SELMA, Ala. (AP) — An Alabama prosecutor said Wednesday that he had no plans to dismiss an indictment in an unusual ransom plot involving a stolen Confederate monument, despite a decision by prosecutors in Louisiana to drop related charges there.

District Attorney Michael Jackson said he was moving ahead with the case against Jason Warnick, who was charged earlier this year with the theft of a chair-shaped memorial that was taken from a cemetery in Selma. Records show an additional charge of receiving stolen property was added against Warnick in August.

Louisiana prosecutors dropped a charge of possession of stolen property against Warnick, 32, and two others, girlfriend Kathryn Diionno, 24, and Stanley Pate, 35. Court records do not give a reason for the decision.

Michael Kennedy, a lawyer for Warnick, said his client is innocent and the Alabama case should be dismissed, too.

“As we have contended from the outset, our clients were in no way involved in any theft and certainly were not aware if they were in possession of any stolen item,” he said in an email.

Placed in the cemetery about 130 years ago by the United Daughters of the Confederacy, the monument honors Confederate President Jefferson Davis. It vanished last spring, and news outlets then began receiving emails with an unusual ransom demand.

A message claiming to be from a group called White Lies Matter took responsibility and said the chair would be returned only if the United Daughters of the Confederacy agreed to display a banner at its Virginia headquarters bearing a quote from a Black Liberation Army activist. The email also included images of a fake chair with a hole cut in the seat like a toilet and a man dressed in Confederate garb.

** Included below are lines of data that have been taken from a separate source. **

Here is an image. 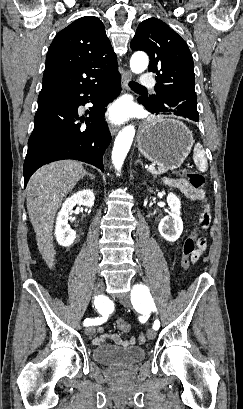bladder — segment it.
<instances>
[{
  "label": "bladder",
  "mask_w": 243,
  "mask_h": 409,
  "mask_svg": "<svg viewBox=\"0 0 243 409\" xmlns=\"http://www.w3.org/2000/svg\"><path fill=\"white\" fill-rule=\"evenodd\" d=\"M92 355L94 360L101 364L131 366L141 362L146 352L142 347L100 345L93 349Z\"/></svg>",
  "instance_id": "obj_1"
}]
</instances>
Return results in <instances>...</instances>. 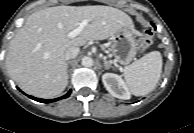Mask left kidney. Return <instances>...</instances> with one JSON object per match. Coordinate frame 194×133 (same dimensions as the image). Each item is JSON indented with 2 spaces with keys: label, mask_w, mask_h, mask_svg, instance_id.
Masks as SVG:
<instances>
[{
  "label": "left kidney",
  "mask_w": 194,
  "mask_h": 133,
  "mask_svg": "<svg viewBox=\"0 0 194 133\" xmlns=\"http://www.w3.org/2000/svg\"><path fill=\"white\" fill-rule=\"evenodd\" d=\"M102 81L112 96L124 100L130 99V92L121 76L114 73H105L102 76Z\"/></svg>",
  "instance_id": "left-kidney-1"
}]
</instances>
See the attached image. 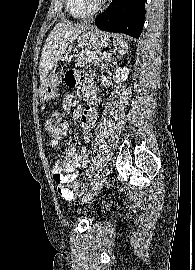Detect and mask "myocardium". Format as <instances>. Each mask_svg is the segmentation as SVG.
<instances>
[{"label": "myocardium", "mask_w": 195, "mask_h": 270, "mask_svg": "<svg viewBox=\"0 0 195 270\" xmlns=\"http://www.w3.org/2000/svg\"><path fill=\"white\" fill-rule=\"evenodd\" d=\"M106 0H84L85 4L91 7V9L95 12L97 11Z\"/></svg>", "instance_id": "f54148a6"}]
</instances>
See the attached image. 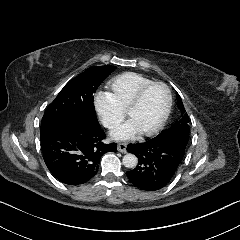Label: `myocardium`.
<instances>
[{
  "label": "myocardium",
  "mask_w": 240,
  "mask_h": 240,
  "mask_svg": "<svg viewBox=\"0 0 240 240\" xmlns=\"http://www.w3.org/2000/svg\"><path fill=\"white\" fill-rule=\"evenodd\" d=\"M153 86H160L165 91V106L162 113V116L158 123L150 130L147 131H141V134L146 137L154 136L156 135L165 125L168 116L170 114L171 106H172V95L169 87L163 83V82H150L142 87L139 88V90L136 92L133 100L130 102V104L127 106V108L124 110V117L129 119V115L141 104V101L143 99L144 94L148 89H150Z\"/></svg>",
  "instance_id": "myocardium-1"
}]
</instances>
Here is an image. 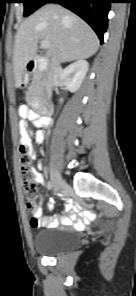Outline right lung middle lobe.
<instances>
[{"instance_id": "obj_1", "label": "right lung middle lobe", "mask_w": 136, "mask_h": 296, "mask_svg": "<svg viewBox=\"0 0 136 296\" xmlns=\"http://www.w3.org/2000/svg\"><path fill=\"white\" fill-rule=\"evenodd\" d=\"M18 2L24 3V16H28L43 6L46 0H19Z\"/></svg>"}]
</instances>
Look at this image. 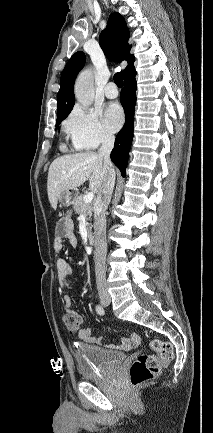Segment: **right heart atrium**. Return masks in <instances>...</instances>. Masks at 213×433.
<instances>
[{"mask_svg":"<svg viewBox=\"0 0 213 433\" xmlns=\"http://www.w3.org/2000/svg\"><path fill=\"white\" fill-rule=\"evenodd\" d=\"M64 130L77 149H95L111 142L112 132L100 119V114L91 109L76 106L64 121Z\"/></svg>","mask_w":213,"mask_h":433,"instance_id":"d8ad5b80","label":"right heart atrium"}]
</instances>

But New Orleans police said they found the real chair undamaged in early April and arrested Warnick and Diionno, who have a tattoo shop. Pate was arrested days later.

The chair has since been returned to Live Oak Cemetery in Selma, where it was secured to its based with thick adhesive.

Jackson, the Alabama prosecutor, said he planned to speak with Louisiana authorities about their decision to drop charges there.